21 July 2012 15:28
GMT

Among the iconic sights of any Open are the two giant yellow scoreboards on either side of the 18th green. Their operation is just one cog in the gigantic wheel turned by the chaps at Score Control, whose headquarters at Royal Lytham & St Annes is unfeasibly difficult to find, even with the aid of a map. Only the most determined – ie, your correspondent – track them down to their mobile office to an obscure and muddy outpost bordering Beauclerk Road.
It’s the 15-foot radio mast that eventually gives them away. It is needed for the relentless stream of scoring data received from golf in play, and sent out to the scoreboards around the course – not just the two most famous display boards, but also the leaderboards situated at every hole, which also detail the state of play in the match approaching that hole; the scoreboard on the practice range; and the two hole-by-hole boards in the Lytham tented village and the St Annes tented village.
“Six of us here oversee all the other 250 people involved in scoring around the course,” explains Paul White, who in regular life is scoring manager for the European Tour. “A further seven supervisors are available at all times to go out on the course and deal with any problems.
“Each group of players on the course has a walking scorer. Within a second of each shot being taken, the walking scorer sends us electronic data about it – which stroke number it is, where it lands, whether the next stroke will be from the fairway or the green or which particular bunker, and so on. It all arrives here and we send it out. The idea is that all the boards give the same information at the same moment, especially on the giant yellow boards on the 18th.”
Excitingly – I mean it – I am permitted access up into one of those yellow scoreboards, each of which is constructed within a maze of scaffolding. Entry is by unsophisticated loft ladder arrangement, taking you up first to a lower storey, and then a higher storey. Except for a small window on the higher level, once up the loft ladder there is no view at all of the outside world. Inside, what daylight there is takes on a strange butter-coloured hue as it filters through the famous yellow exterior.
Each giant scoreboard can display 12 lines of text, with a font size sufficiently huge to be legible hundreds of yards away. The wording is so large that inside the scoreboard, each storey controls the display of just six lines of text.

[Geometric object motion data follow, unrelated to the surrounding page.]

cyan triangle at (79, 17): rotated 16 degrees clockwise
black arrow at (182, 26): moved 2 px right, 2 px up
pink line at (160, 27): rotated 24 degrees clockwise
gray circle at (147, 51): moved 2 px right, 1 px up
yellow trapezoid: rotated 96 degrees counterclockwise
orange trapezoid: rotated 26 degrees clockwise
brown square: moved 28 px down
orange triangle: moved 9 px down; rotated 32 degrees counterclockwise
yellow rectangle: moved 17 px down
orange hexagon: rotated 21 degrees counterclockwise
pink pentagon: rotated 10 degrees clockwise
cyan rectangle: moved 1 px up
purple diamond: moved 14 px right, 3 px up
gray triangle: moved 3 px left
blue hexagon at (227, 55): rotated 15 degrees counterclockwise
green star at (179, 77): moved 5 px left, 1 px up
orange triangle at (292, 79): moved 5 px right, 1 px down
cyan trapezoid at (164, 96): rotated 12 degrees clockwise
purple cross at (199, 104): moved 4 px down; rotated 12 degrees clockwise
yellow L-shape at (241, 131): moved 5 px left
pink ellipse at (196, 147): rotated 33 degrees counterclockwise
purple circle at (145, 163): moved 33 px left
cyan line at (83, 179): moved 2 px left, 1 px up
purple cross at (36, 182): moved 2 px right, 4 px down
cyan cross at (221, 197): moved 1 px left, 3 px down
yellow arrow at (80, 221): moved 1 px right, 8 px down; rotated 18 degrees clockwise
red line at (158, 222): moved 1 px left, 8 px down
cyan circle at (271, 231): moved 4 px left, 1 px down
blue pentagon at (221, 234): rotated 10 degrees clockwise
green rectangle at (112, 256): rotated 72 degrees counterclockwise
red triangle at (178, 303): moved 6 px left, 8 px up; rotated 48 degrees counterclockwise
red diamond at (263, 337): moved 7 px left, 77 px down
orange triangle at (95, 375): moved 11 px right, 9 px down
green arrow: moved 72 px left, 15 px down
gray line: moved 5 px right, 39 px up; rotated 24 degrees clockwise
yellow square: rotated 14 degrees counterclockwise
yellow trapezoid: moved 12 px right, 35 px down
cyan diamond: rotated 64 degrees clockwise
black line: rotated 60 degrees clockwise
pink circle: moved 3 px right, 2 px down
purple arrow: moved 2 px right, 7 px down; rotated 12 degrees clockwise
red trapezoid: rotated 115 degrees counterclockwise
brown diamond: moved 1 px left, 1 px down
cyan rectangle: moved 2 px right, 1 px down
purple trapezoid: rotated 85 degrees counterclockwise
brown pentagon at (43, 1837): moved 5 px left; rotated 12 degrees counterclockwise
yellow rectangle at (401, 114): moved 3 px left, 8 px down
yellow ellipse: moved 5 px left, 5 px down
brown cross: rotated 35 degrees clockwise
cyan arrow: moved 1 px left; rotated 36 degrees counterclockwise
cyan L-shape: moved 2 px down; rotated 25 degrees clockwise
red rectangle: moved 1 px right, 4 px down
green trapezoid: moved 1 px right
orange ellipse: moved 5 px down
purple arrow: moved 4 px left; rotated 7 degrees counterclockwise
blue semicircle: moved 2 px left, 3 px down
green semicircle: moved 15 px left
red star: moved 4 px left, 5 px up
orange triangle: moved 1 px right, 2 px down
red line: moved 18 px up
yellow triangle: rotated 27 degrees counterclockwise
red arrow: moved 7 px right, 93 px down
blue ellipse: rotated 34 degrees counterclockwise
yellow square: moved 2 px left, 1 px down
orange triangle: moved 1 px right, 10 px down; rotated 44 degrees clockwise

It is a peculiar fact of The Open that every year one of the giant scoreboards is controlled by staff and pupils from Charterhouse School, and the other is controlled by their Cranleigh School equivalent. These two schools are situated within miles of one another in Surrey, and the occupants of each scoreboard often play school sports against one another. At The Open, there is a certain (friendly) rivalry between the two scoreboards to be the more hyper-efficient.
I visited Charterhouse, which this year is the scoreboard to the left of the 18th green as you look at the Clubhouse. Bob Noble, who in professional life is a French and Spanish master at the school, is in charge there. He has been involved with running the giant scoreboards since 1975 at Carnoustie.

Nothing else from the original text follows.